2. Ti-one product features

2.1 Feature Overview

2.2 Drag-and-drop task flow design

Visual drag

Data, algorithms, and components can be dragged and dropped directly. What you see is what you get.

Automatic node connection

Automatic connection, data input and output automatically generated, simple and efficient.

Freely draw workflow

Custom workflow, multiple models can be trained in parallel, get twice the result with half the effort.

2.3 Flexible operation mode

Supports scheduling policies based on running resources, including parallel and serial.

Support parameter setting, provide numerical, enumeration type parameter running Settings.

Supports periodic scheduling.

Support historical instance details view, model comparison, continue to run.

2.4 Supports a variety of machine learning frameworks

It covers Spark, TensorFlow, PyCaffe, Pytorch and Tencent’s own Angel framework, providing diversified framework support.

There are many AI modeling scenarios. If the built-in algorithms of the platform do not meet your requirements, you can use a customized framework to upload your own scripts to create models.

2.5 Visual Analysis

Support intermediate result preview, you can see whether the data output of the intermediate nodes of the workflow meets your expectations, so that you can know when modeling.

Rich and varied forms of chart presentation; Multiple model evaluation methods; The chart can be presented by levitating.

2.6 Interactive Modeling the Notebook

Notebook is a flexible interactive development tool ideal for data preparation, data processing, algorithm debugging, and model training.
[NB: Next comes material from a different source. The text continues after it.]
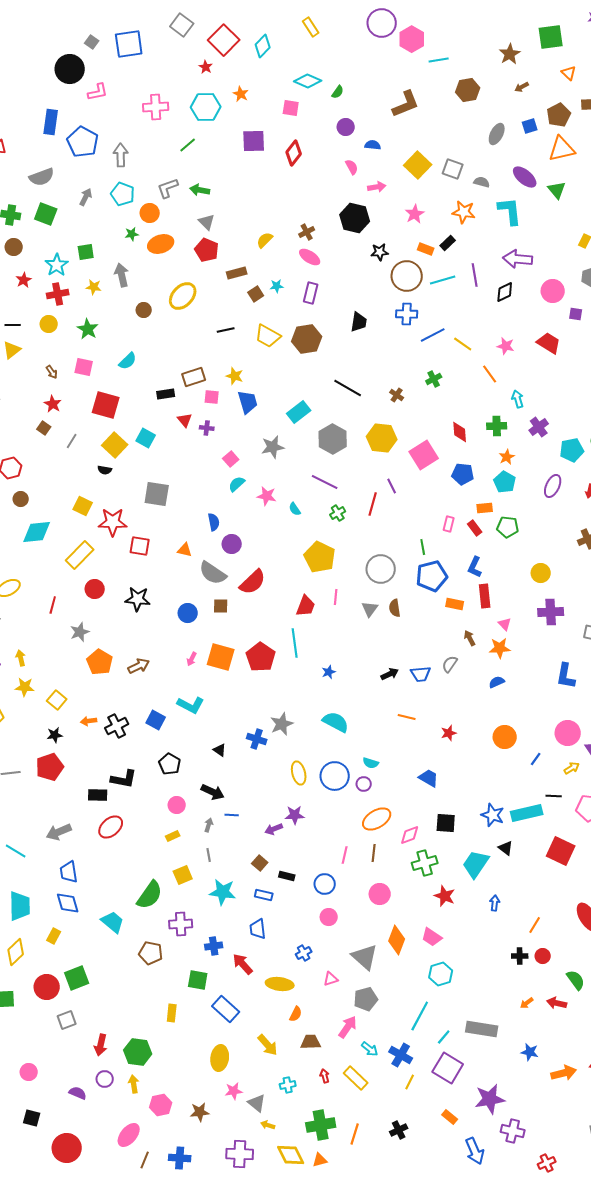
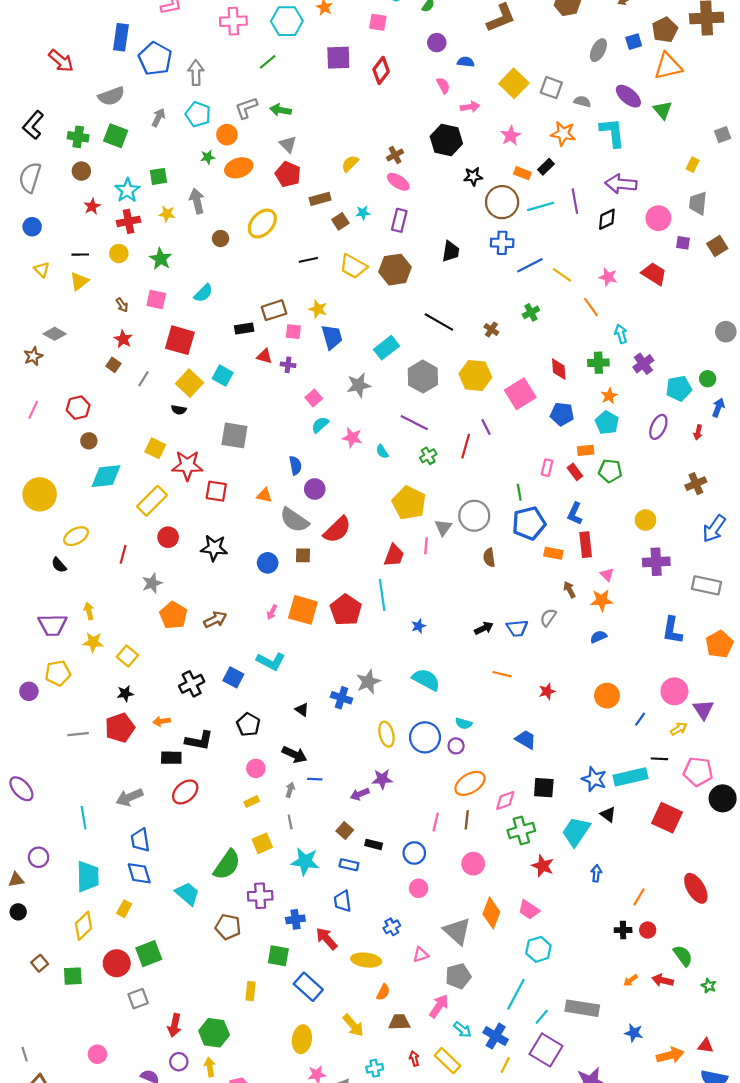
red triangle: (185, 420) -> (264, 356), turned -35
gray triangle: (370, 609) -> (443, 528), moved
orange arrow: (89, 721) -> (162, 721), moved
cyan line: (16, 851) -> (84, 818), turned 50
The platform encapsulated the Jupyter Lab, and added the resource monitoring feature to monitor the resource consumption of tasks while retaining the original interaction characteristics.

2.7AutoML Automatic Parameter Setting

Support automatic parametric modeling of institutionalized data, and make the system adjust these super parameters intelligently through some learning mechanism without setting parameters manually, so that the whole machine learning training process can be automated. It also supports real-time monitoring of training progress and analysis of automatic tuning.

2.8 Model Management

The model repository page is used to manage all saved models. Supports the following functions:

Versioning and switching is performed on each model.

The model is filtered using an automatically generated TAG.

Create offline batch forecasting jobs that are model-based.

In the future, Ti-One will also integrate inference services on the cloud, with features such as one-click deployment of models to TI-EMS.

2.9 Full life cycle modeling task support

Review: want to build a model, you first need to access to data, to some of the data, choose the appropriate algorithm to construct models, training model, model training after the completion of the evaluation model, the effect of a good model to warehouse, warehouse can save different versions of the same model in the model, select the appropriate model appropriate release into online services.

The next step is to call the model on the application side. After calling the model for a period of time, you can see the effect of the model. If the effect is not good, you can adjust the training data, algorithm, parameters, etc., to optimize the model, and then re-release the new model to enter the next cycle. It can be seen that all aspects of the complete modeling are supported on the TI-One platform.

3. Use Ti-One to build the model

Next, you can try to build a model on the Ti-One platform using visual pull and drag.

Before starting to use smart TI TI – ONE, complete registration and open service 】 【, specific can consult the official product documentation: cloud.tencent.com/document/pr… .

3.1 Survival prediction model of Titanic

Visual workflow modeling practices

Background:

On April 15, 1912, the Titanic, carrying 1,316 passengers and 861 crew, sank after colliding with an iceberg. The shipwreck is considered one of the top ten human disasters of the 20th century. In 1985, the wreck of the Titanic was found two and a half miles down in the North Atlantic ocean.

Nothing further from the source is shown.